Peercoin: Like Nxt, Peercoin (abbreviated PPC) uses a proof-of-stake system; in fact, it was the first proof-of-stake coin. It’s worth about $0.40 on the USD and has a market cap of almost ten million. This coin has everything going for it and might be a smart bet as far as cryptocurrency goes. As an bonus to the confidence and quality of the coin, Peercoin was developed by Sunny King. Sunny King is, or might be, the person who created Bitcoin or another coin, or maybe Bruce Wayne or Clark Kent. It’s hard to tell as the culture of cryptocurrency puts importance on peer-to-peer, code, and coin over developers. Still, he is important, and like-it-or-not little things like this could be the deciding factor in whether a coin sinks or swims in the new market. Peercoin has a story like Nxt and Namecoin where they are long-running coins.

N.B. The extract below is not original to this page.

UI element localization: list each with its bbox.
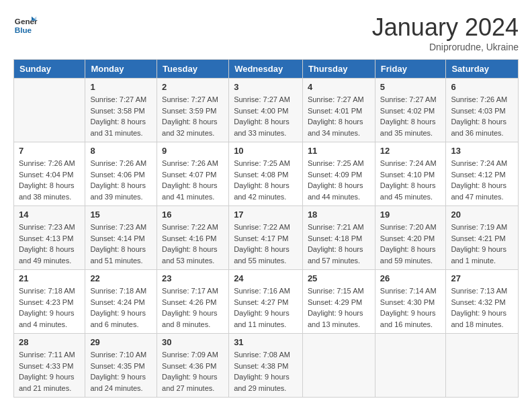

“The factory that I was working in got closed, so I could not find a job for a long time. It made my financial situation very bad for the time being. I got a call from a representative of this trading platform and I decided to try trading. I had about 6 educational sessions and after 2-3 months Increased my income up to 85 Euros a day, got my financial independence and even applied to study this field on a professional level.”
The first decentralized cryptocurrency, bitcoin, was created in 2009 by pseudonymous developer Satoshi Nakamoto. It used SHA-256, a cryptographic hash function, as its proof-of-work scheme. In April 2011, Namecoin was created as an attempt at forming a decentralized DNS, which would make internet censorship very difficult. Soon after, in October 2011, Litecoin was released. It was the first successful cryptocurrency to use scrypt as its hash function instead of SHA-256. Another notable cryptocurrency, Peercoin was the first to use a proof-of-work/proof-of-stake hybrid.